(Directions for this task)
Only the line with "On-line platformy a" and the lines after it, to the end of the data, should appear in the answer, each reproduced exactly.

** Source material follows **

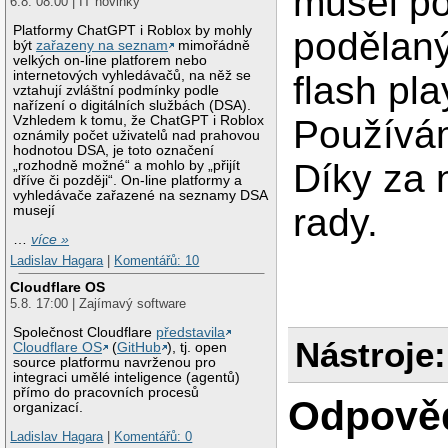
musel po
6.8. 08:00 | IT novinky
Platformy ChatGPT i Roblox by mohly
podělan
být
zařazeny na seznam
mimořádně
velkých on-line platforem nebo
internetových vyhledávačů, na něž se
flash pla
vztahují zvláštní podmínky podle
nařízení o digitálních službách (DSA).
Vzhledem k tomu, že ChatGPT i Roblox
Používám
oznámily počet uživatelů nad prahovou
hodnotou DSA, je toto označení
Díky za 
„rozhodně možné“ a mohlo by „přijít
dříve či později“. On-line platformy a
vyhledávače zařazené na seznamy DSA
rady.
musejí
…
více »
Ladislav Hagara
|
Komentářů: 10
Cloudflare OS
5.8. 17:00 | Zajímavý software
Společnost Cloudflare
představila
Nástroje:
Cloudflare OS
(
GitHub
), tj. open
source platformu navrženou pro
integraci umělé inteligence (agentů)
přímo do pracovních procesů
Odpově
organizací.
Ladislav Hagara
|
Komentářů: 0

** End of Source material **

(Output of the task)
dříve či později“. On-line platformy a
vyhledávače zařazené na seznamy DSA
rady.
musejí
…
více »
Ladislav Hagara
|
Komentářů: 10
Cloudflare OS
5.8. 17:00 | Zajímavý software
Společnost Cloudflare
představila
Nástroje:
Cloudflare OS
(
GitHub
), tj. open
source platformu navrženou pro
integraci umělé inteligence (agentů)
přímo do pracovních procesů
Odpově
organizací.
Ladislav Hagara
|
Komentářů: 0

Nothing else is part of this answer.